30 Haziran 2010 Çarşamba

Kızlar erkekleri afiş ediyor!!!

Gece gece bir site keşfettim ki sormayın.
www.dontdatehimgirl.com
Sitenin kurucusu Tasha Cunningham 34 yaşında,evli falan bir kadınmış siteyi kurduğunda. Güya kendi tecrübelerinden yola çıkarak kurmuş bu siteyi.

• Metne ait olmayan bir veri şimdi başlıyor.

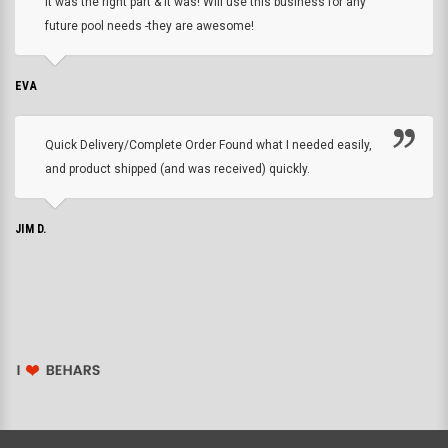
it was the right part & it was! Will use this business for any
future pool needs -they are awesome!
EVA
Quick Delivery/Complete Order Found what I needed easily,
and product shipped (and was received) quickly.
JIM D.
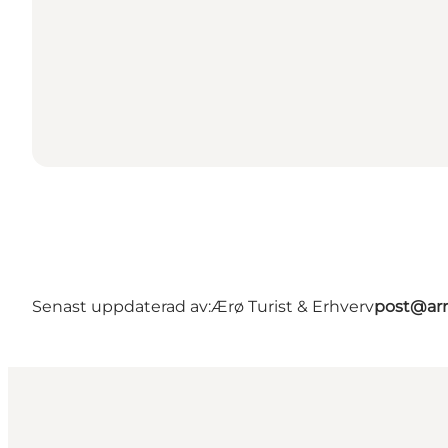
Senast uppdaterad av:
Ærø Turist & Erhverv
post@arr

Site oldukça ilginç. Fakat Türk kızları henüz keşfetmemiş olmalı ki afişe edilmiş Türk erkeği sayısı oldukça az.siteye üye olarak arama yapabiliyorsunuz. Erkekler de siteye üye olarak iddiayı boşa çıkarabiliyorlar. Bir erkeğin adı altında yazılmış bu erkekle çıkmayın çünkü kendisi bıdıbıdı bıdıdır açıklamasının altına diğer kızlar da yorum yapabiliyor.
Ben bizde de yaygınlaşsın bu da erkeklerimiz azıcık dikkatli olsunlar istiyorum :)
Öyle kolay kolay kazık atamasınlar kızlara, hemcinslerim ağlaya zırlaya ben ona şunları yapmıştım,böyle fedakardım o ise bunu yapmıştı dediğinde 'eh kızım sitede yazmışlardı kendin kaşındın' diyebilelim mesela.
Yaygınlaşsın bu sitenin kullanımı. Ben başlatayım diyeceğim ancak benim yazabileceğim birşey yok:) O yüzden bilenler bilmeyenlere anlatsın diyorum!

28 Haziran 2010 Pazartesi

Bürokrasi sorunsalı

Evet staj yapacağım şirketin istekleri :
* Öğrenci belgesi
* Zorunlu stajı olanlar için; okulunuzdan alacağınız staj yapmanızın zorunlu olduğuna dair staj yazısı,
* İkametgah,
* Adli sicil kaydı,
* Nüfus cüzdanı fotokopisi (T.C. Kimlik numarasını içeren),
* 2 adet vesikalık fotoğraf, (Scan edilmiş versiyonunu öncelikli olarak bizimle paylaşabilirsiniz)
* Sağlık belgesi (herhangi bir sağlık ocağından alınabilir)
* Kan grubu belgesi (Ehliyetiniz bu bilgiyi içeriyorsa, ayrıca belge almanıza gerek yoktur.)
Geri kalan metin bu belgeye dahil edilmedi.